Интуитивная память всегда сохраняется у человека. Механическая травма не касается подсознания, оно живет до тех пор, пока жив человек, и покорность ему – единственный выход из лабиринта. Любая попытка действовать, опираясь на логику, приведет в тупик.

Поэтому, решила Инга, она не будет опираться на логику. Она пошлет ее к черту вместе с недоступными причинно-следственными связями. Вместе с голосом рассудка. Помашет ручкой и расстанется без сожаления. Она больше не хочет тупиков в своей жизни. Идти вперед с завязанными глазами все же интереснее, чем топтаться на месте, упираясь лбом в неподвижную бетонную стену.

В конце концов, ничего другого ей не остается.

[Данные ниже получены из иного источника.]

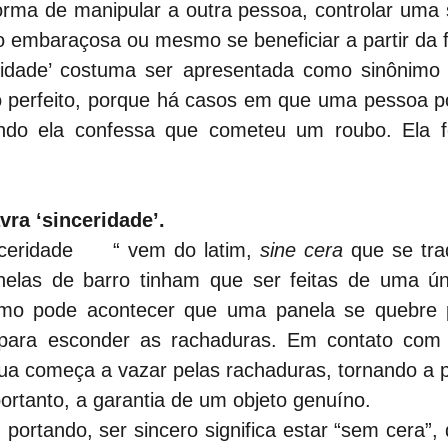
rma de manipular a outra pessoa, controlar uma s
o embaraçosa ou mesmo se beneficiar a partir da f
stidade’ costuma ser apresentada como sinônimo 
 perfeito, porque há casos em que uma pessoa po
ndo ela confessa que cometeu um roubo. Ela fo
vra ‘sinceridade’.
ceridade     “ vem do latim, 
sine cera
 que se tra
nelas de barro tinham que ser feitas de uma úni
mo pode acontecer que uma panela se quebre po
para esconder as rachaduras. Em contato com a
a começa a vazar pelas rachaduras, tornando a pan
portanto, a garantia de um objeto genuíno.
 portando, ser sincero significa estar “sem cera”,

Потянувшись в кровати, она сочно зевнула. Возведенная на пьедестал интуиция капризным голосом потребовала от нее кофе. Горячего, сладкого, с молоком и непременно с воздушной пенкой, на поверхности которой будут лопаться, преломляя розовый утренний свет, коричнево-рыжие пузырьки.

Кофе с пенкой в больнице не подавали.

Что-то заставило ее протянуть руку к пакету. Пакет лежал на тумбочке, и в нем оставались нетронутыми еще три больших тонкокорых апельсина. Под апельсинами обнаружилось несколько глянцевых, скользких на ощупь, прямоугольников.

Кофе. Растворимый. С молоком и с сахаром.

Конечно же, нужно доверять интуиции.

Неожиданная находка развеселила Ингу. Получается, если чай – то крепкий и без сахара. Если кофе – то сладкий и с молоком. Это уж точно. И сколько бы там еще ни блуждала ее память по больничным коридорам, теперь она знает про себя это наверняка.

И у нее даже есть тому свидетель. Человек, который принес ей эти пакетики, знал, что проснувшись, Инга захочет горячего сладкого кофе. С коричнево-рыжими пузырьками. Он принес ей эти пакетики, потому что знал ее привычки. Привычки той самой Инги Петровой, с которой он, вероятно, знаком намного лучше, чем сама Инга Петрова, временно свободная от своих воспоминаний.